Segundo ele, o déficit avança com força, impulsionado por mudanças demográficas e no mercado de trabalho. Além disso, afirma que a reforma anterior foi incompleta, e vem sendo prejudicada por mudanças feitas pelo STF (Supremo Tribunal Federal).

"A questão é buscar alternativa para tornar a Previdência sustentável, o que vai beneficiar a todos . Hoje é déficit atrás de déficit."

Tafner reconhece que não será fácil retomar o debate, mas acredita que o país amadureceu para avançar nos temas que pareciam mais sensíveis no passado. "Nesse tema previdenciário, o importante é ter em mente que não queremos prejudicar ninguém", diz.

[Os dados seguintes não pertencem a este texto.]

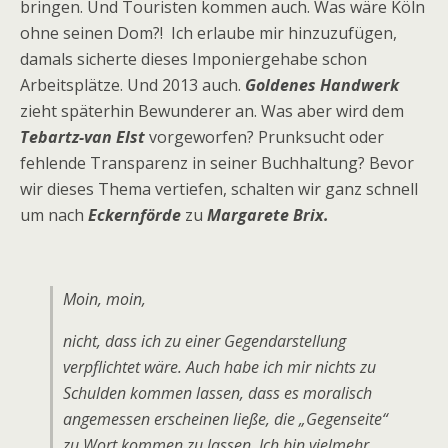
bringen. Und Touristen kommen auch. Was wäre Köln
ohne seinen Dom?! Ich erlaube mir hinzuzufügen,
damals sicherte dieses Imponiergehabe schon
Arbeitsplätze. Und 2013 auch.
Goldenes Handwerk
zieht späterhin Bewunderer an. Was aber wird dem
Tebartz-van Elst
vorgeworfen? Prunksucht oder
fehlende Transparenz in seiner Buchhaltung? Bevor
wir dieses Thema vertiefen, schalten wir ganz schnell
um nach
Eckernförde
zu
Margarete Brix.
Moin, moin,
nicht, dass ich zu einer Gegendarstellung
verpflichtet wäre. Auch habe ich mir nichts zu
Schulden kommen lassen, dass es moralisch
angemessen erscheinen ließe, die „Gegenseite“
zu Wort kommen zu lassen. Ich bin vielmehr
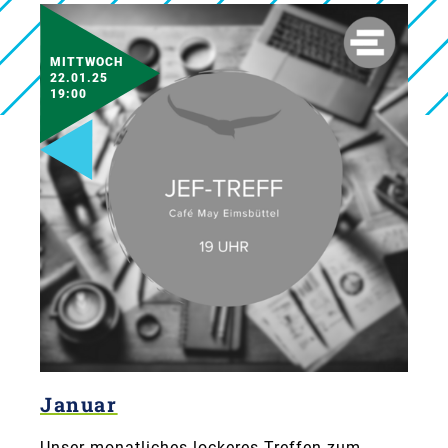
MITTWOCH
22.01.25
19:00
Januar
Unser monatliches lockeres Treffen zum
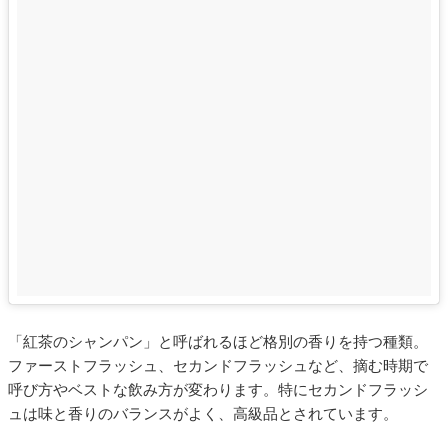
「紅茶のシャンパン」と呼ばれるほど格別の香りを持つ種類。
ファーストフラッシュ、セカンドフラッシュなど、摘む時期で
呼び方やベストな飲み方が変わります。特にセカンドフラッシ
ュは味と香りのバランスがよく、高級品とされています。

Os especialistas voltaram a defender que é necessário fazer outra reforma da Previdência, mas eu pergunto: como explicar para as pessoas? Porque parte do que estava previsto na reforma de 2019 acabou ficando de fora, e isso faz com que, mesmo sendo uma boa reforma, precise ser complementada. Adicionalmente, há dois novos fatores. Entre 2019 e agora, saíram os dados do Censo indicando um envelhecimento mais acelerado do que estava previsto e uma taxa de fecundidade menor também, o que impacta a sustentabilidade da Previdência.

Outro fator é a política do salário mínimo. O governo atual adotou a política de ganhos reais, baseados no PIB [Produto Interno Bruto] de dois anos anteriores. Isso acelerou, digamos assim, o déficit previdenciário, que vem aumentando de forma bastante acentuada.

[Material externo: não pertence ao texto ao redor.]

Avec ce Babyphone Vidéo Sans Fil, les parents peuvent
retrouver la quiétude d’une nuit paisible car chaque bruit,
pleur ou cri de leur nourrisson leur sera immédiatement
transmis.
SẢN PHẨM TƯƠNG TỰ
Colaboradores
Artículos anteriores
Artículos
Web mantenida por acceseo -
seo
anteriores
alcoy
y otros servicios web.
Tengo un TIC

Para que todos tenham uma noção, de cada R$ 1 de aumento do salário mínimo, serão R$ 400 milhões adicionais na despesa previdenciária. Então, aumento de R$ 10 no salário mínimo, aumenta a despesa em R$ 4 bilhões, aumento de R$ 20, estamos falando de R$ 8 bilhões, e assim por diante.

Teve um terceiro fator que atrapalhou: o Supremo Tribunal Federal derrubou itens da reforma que foram aprovados, agravando ainda mais o quadro de sustentabilidade financeira.

A proposta traz de volta medidas que já foram rejeitadas pelo Congresso na tramitação da reforma anterior. Tivemos a discussão sobre a equiparação de idade entre homem e mulher, e também a proposta de capitalização. Por que o país voltaria a discutir o que descartou antes? Reforma é um processo de amadurecimento . Até 2015, 2016, qualquer mudança na Previdência era um palavrão. Lentamente, a percepção das pessoas foi mudando. Nós também fizemos ajustes.

A capitalização vem dentro de um sistema muito interessante, que combina o esforço individual de poupança para a Previdência com a solidariedade coletiva.

Na parte de capitalização financeira, a pessoa poderá escolher, entre grandes operadores, onde colocar parte de sua poupança, como Banco do Brasil, Banco Itaú, Bradesco.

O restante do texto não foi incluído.